Real Madrid-PSG: Champions League the ultimate yardstick

Real Madrid's 3-1 victory over Paris Saint-Germain has changed the atmosphere in both the Spanish and French capitals. Having stamped their authority on the Champions League against the Franco-Qatari pretenders to their throne, Real's disastrous domestic campaign now weighs that bit less heavily on Madridistas. On the other hand, PSG's string of impressive results in France seems almost to have been forgotten overnight. So much for all the talk of fine football, frightening front threes and free-scoring; that collapsed like a house of cards on Wednesday night. PSG have been built to conquer Europe, the very domain where Real Madrid established their legend in black and white, and are now adding to it in colour.

Paris Saint-Germain players Marco Verratti (right) and Thomas Meunier (left) look on in dejection as Marcelo (second left) and Sergio Ramos celebrate Real Madrid's third goal on Wednesday.

Too many PSG men failed the Champions League test

In today's game, the Champions League is pretty much the be all and end all. Every player worth his salt aims to play in it and star in it. Adrien Rabiot, PSG's excellent central midfielder, gave a (possibly all too) revealing assessment of what befell the Frenchmen in Madrid, explaining: "It's all well and good putting eight past Dijon..." Rabiot's point was, clearly, that, when it comes to football, the wheat is separated from the chaff at the Santiago Bernabéu, not in Ligue 1. And on this higher footballing plane, he and Neymar showed themselves to be equal to the task, sure; but the same certainly cannot be said of all of their colleagues. As was the case a year ago in Barcelona, more than a few failed to step up to the plate.

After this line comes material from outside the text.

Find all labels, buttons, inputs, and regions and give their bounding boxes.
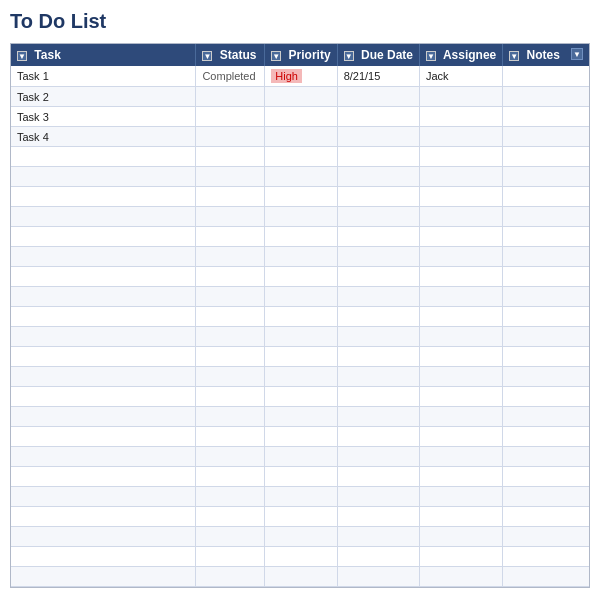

Real Madrid are in their element in the European Cup

Which is precisely what doesn't tend to happen to a Real Madrid so synonymous with this tournament. Their LaLiga title defence has been pitiful and they've been embarrassed in the Copa del Rey, but when the Champions League comes around, they're a different proposition. They play with assurance, they get that bit of luck, they're in control of the situation. When the going gets tough, they dig in and ride it out; when their tails are up, they take full advantage. In the European Cup, they're in their element. Anything can happen in Paris, of course; but, at the halfway stage, the tie is in a position few had predicted. And PSG don't only face a 3-1 deficit; they face a 3-1 deficit against the past masters at this competition.